Indonesia faces backlash as it downsizes renewable energy goals amid global climate concerns

The revised goal, proposed by the National Energy Council (DEN), aims to achieve a renewable energy share between 17 and 19 percent by the year 2025, down from the earlier target of 23 percent for the same period.

Indonesia once promised for its commitment to clean energy, is now set to slash its targeted share of renewables in the national energy mix, drawing concern from experts who see this as a significant step back in Indonesia’s ambition towards sustainable practices. The revised goal, proposed by the National Energy Council (DEN), aims to achieve a renewable energy share between 17 and 19 per cent in 2025, down from the earlier target of 23 per cent for the same period.

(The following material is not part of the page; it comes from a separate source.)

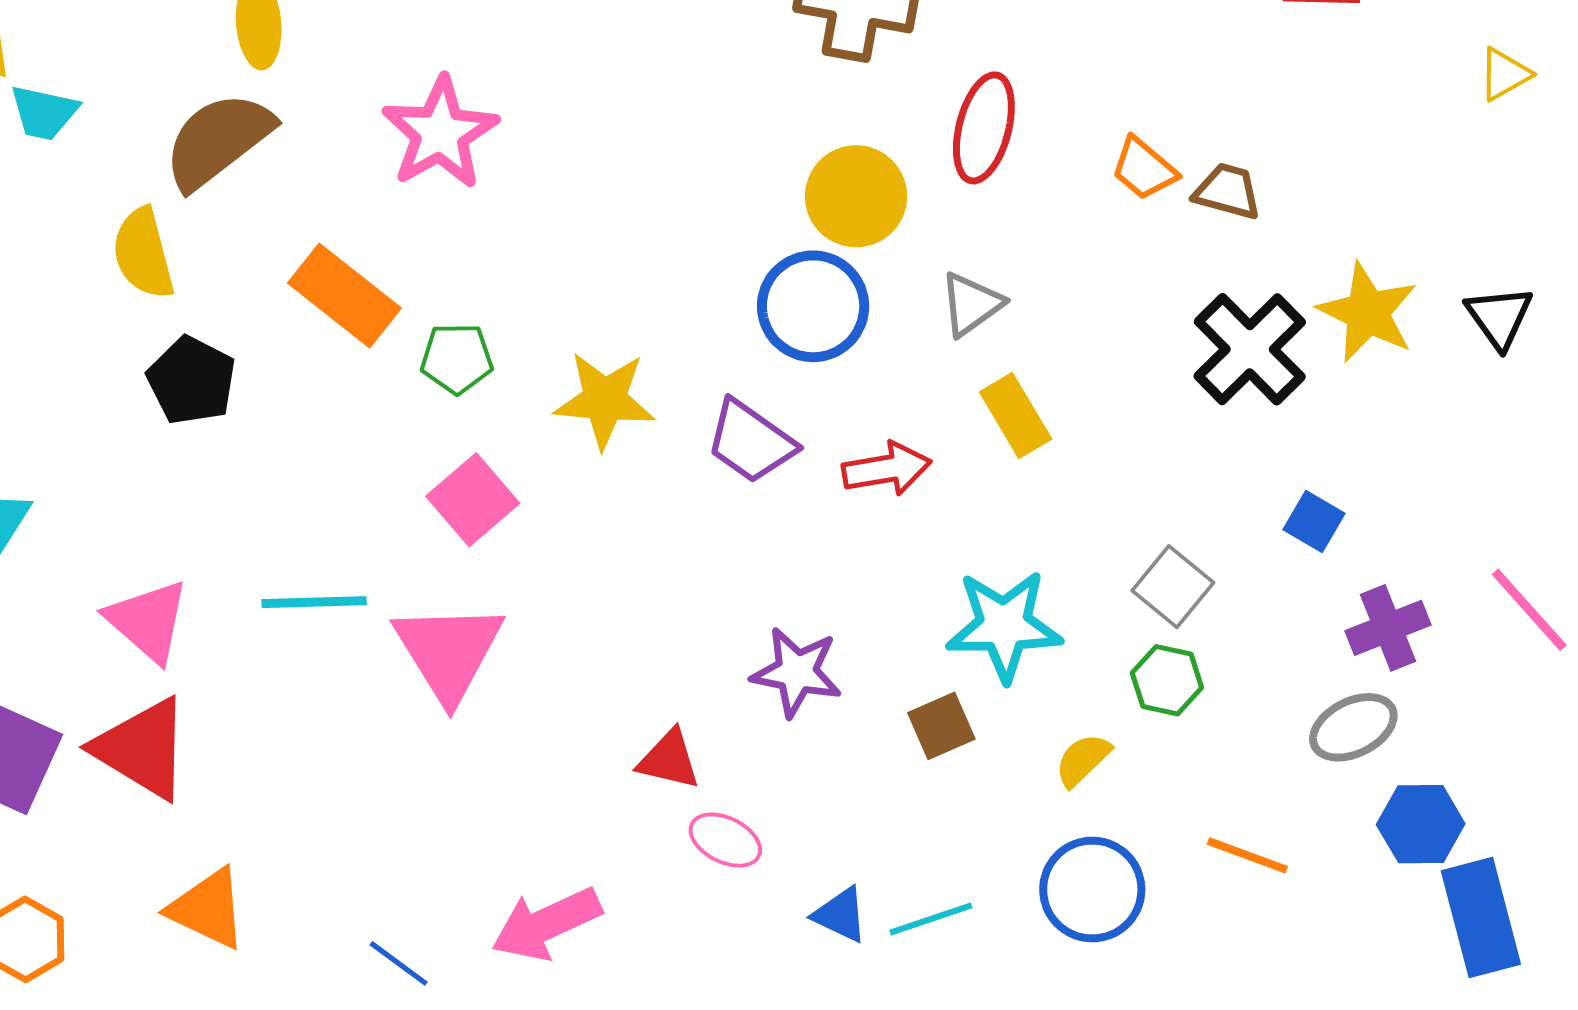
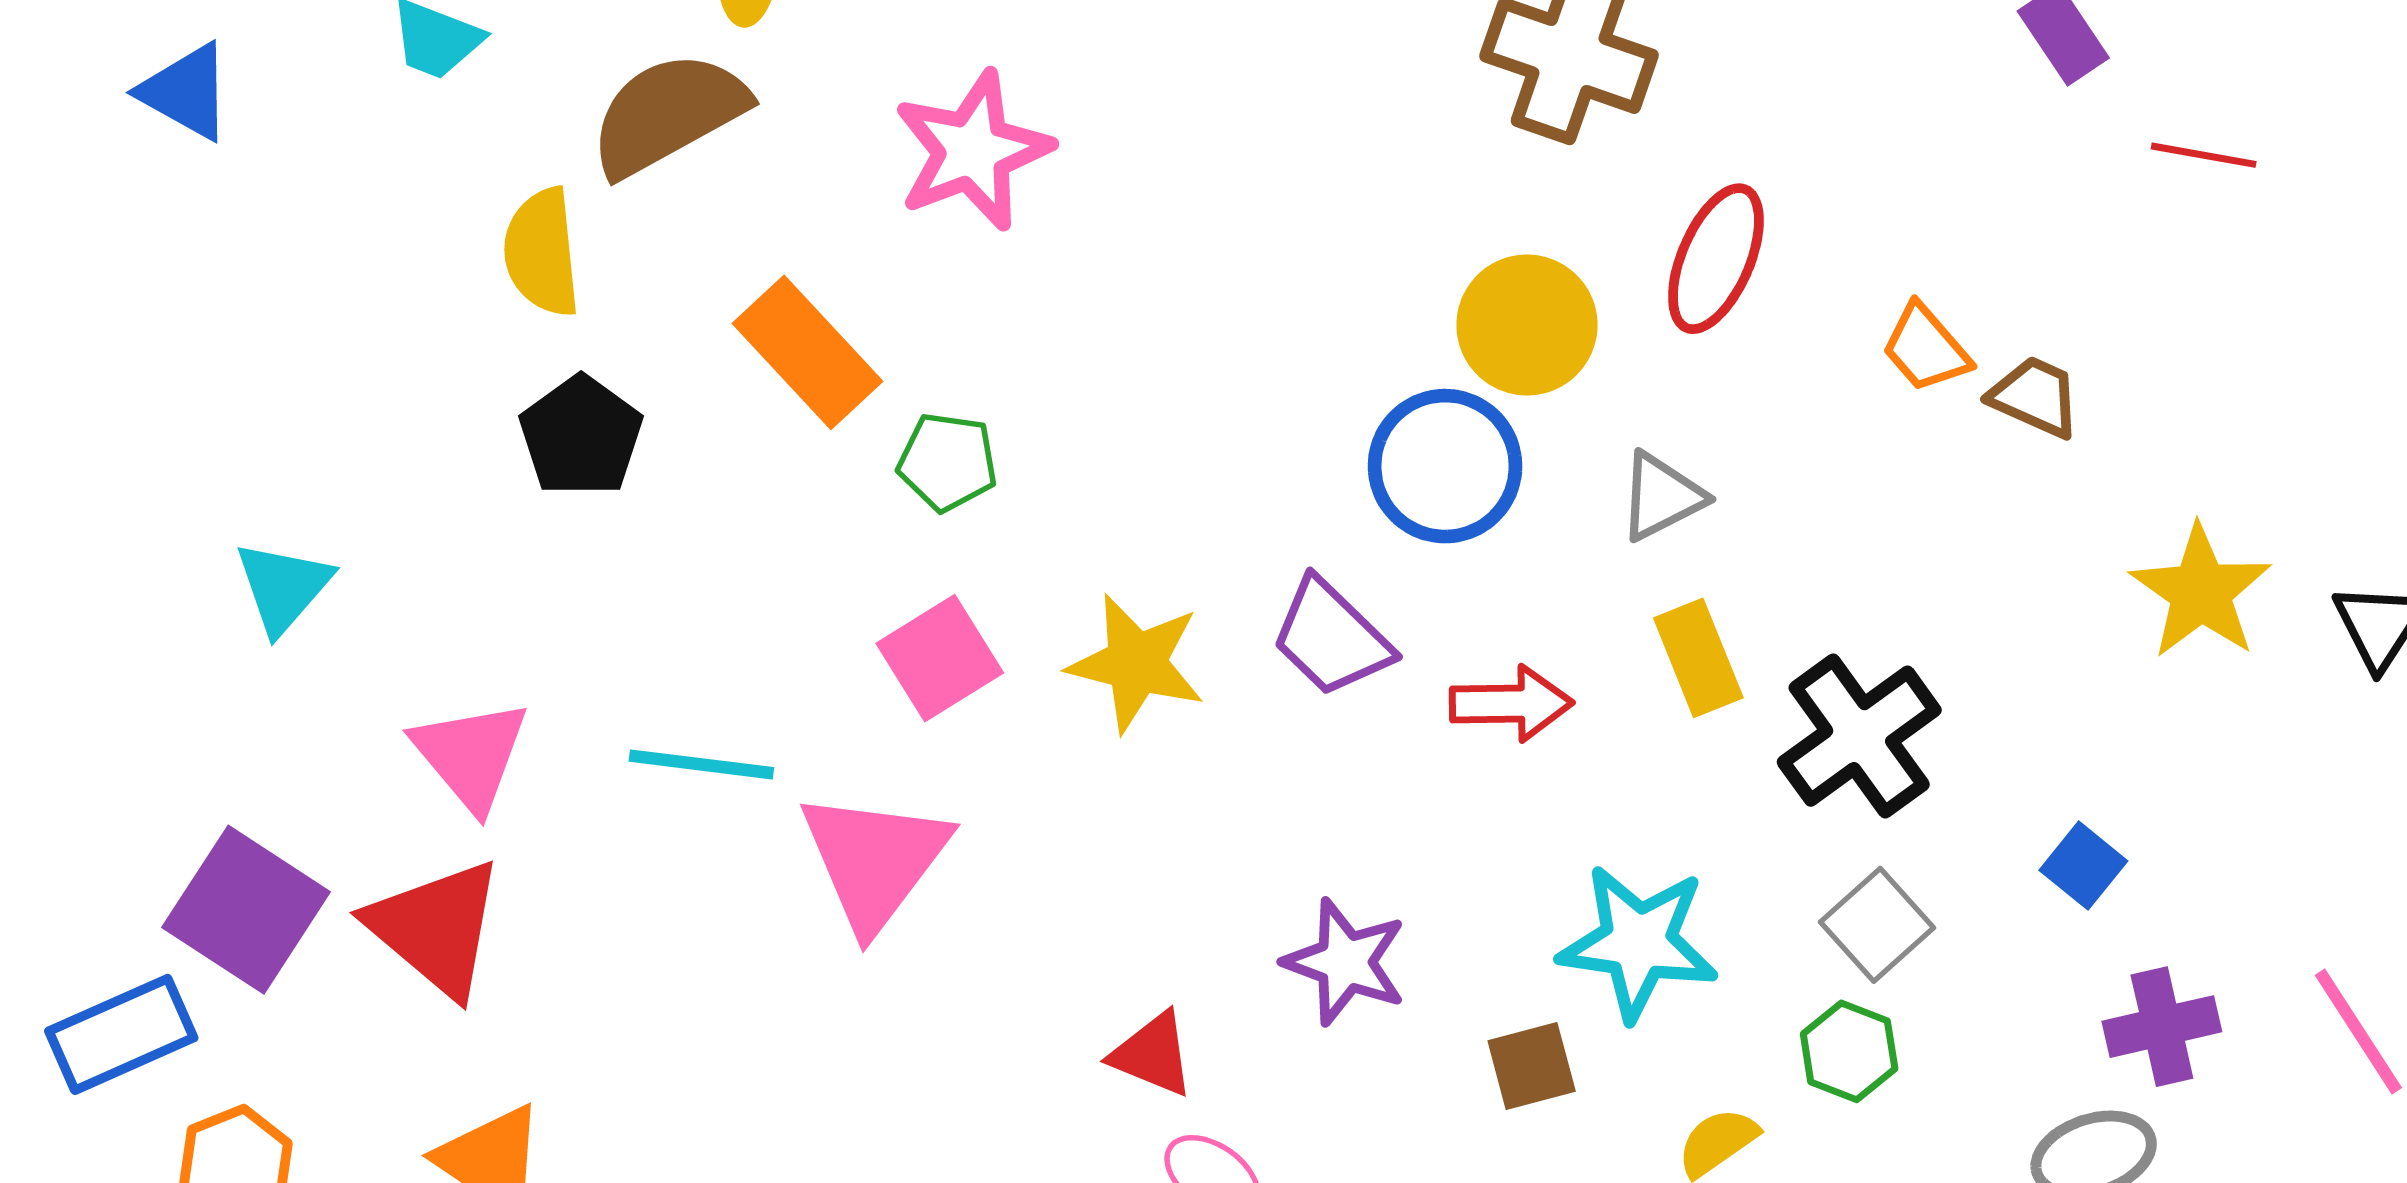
black cross: (1250, 349) -> (1859, 736), moved
yellow star: (605, 400) -> (1136, 663), moved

Energy and Mineral Resources Minister Arifin Tasrif addressed reporters on Monday, attributing the revision to the slow development of renewable energy. The energy and mineral resources minister cited the dominance of coal-fired power plants as a primary obstacle, acknowledging the challenges in transitioning away from fossil fuels.

When questioned about the plan to lower the target of renewable energy the energy and mineral resources minister said, “We have to be realistic.” He also added by saying, “We will adhere to the commitment we made, but we have to work toward it with what we have.”

The decision to lower the renewable energy target comes when global attention is increasingly focused on reducing carbon emissions and mitigating climate change. According to the ministry’s data, renewables made up only 13 per cent of last year’s energy mix of Indonesia, falling short of the target of 17.9 per cent that the government has focused on for the year to realize its 2025 target. The figure only marked a slight increase from the 12.3 per cent achieved earlier. As per the latest figure, it only increased slightly from 9.2 per cent. The move to scale back on renewable energy targets may also have economic repercussions.

The energy and mineral resources minister Arifin Tasrif also said “Our coal exports have also increased, based on rising demand and disruption of other energy alternatives.” Revising the target would lead to uncertainty and lessen investor confidence in the country, said the energy transformation program manager of the Institute for Essential Services Reform (IESR), Deon Arinaldo. He criticized the renewable energy of Indonesia which has only annually grown around 0.5 percent in the last five years. On Tuesday, he asserted to the Jakarta Post that the government needed to implement more transformation policies.